▸ Problem to work on
Your answer should be the lines below from the one holding "was nice to" through the one holding "the cake 😉 ).", copied exactly and with nothing else.

Extracted page text data:
-=-=-=-=-

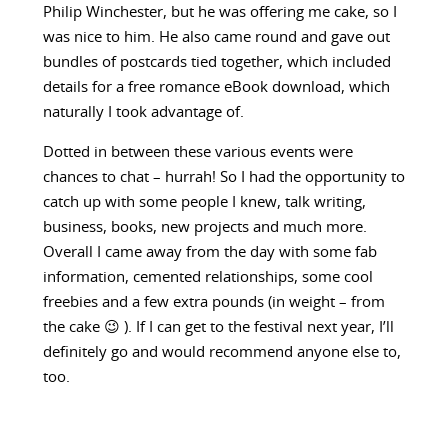
Philip Winchester, but he was offering me cake, so I
was nice to him. He also came round and gave out
bundles of postcards tied together, which included
details for a free romance eBook download, which
naturally I took advantage of.
Dotted in between these various events were
chances to chat – hurrah! So I had the opportunity to
catch up with some people I knew, talk writing,
business, books, new projects and much more.
Overall I came away from the day with some fab
information, cemented relationships, some cool
freebies and a few extra pounds (in weight – from
the cake 😉 ). If I can get to the festival next year, I’ll
definitely go and would recommend anyone else to,
too.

-=-=-=-=-

▸ Solution to this problem
was nice to him. He also came round and gave out
bundles of postcards tied together, which included
details for a free romance eBook download, which
naturally I took advantage of.
Dotted in between these various events were
chances to chat – hurrah! So I had the opportunity to
catch up with some people I knew, talk writing,
business, books, new projects and much more.
Overall I came away from the day with some fab
information, cemented relationships, some cool
freebies and a few extra pounds (in weight – from
the cake 😉 ). If I can get to the festival next year, I’ll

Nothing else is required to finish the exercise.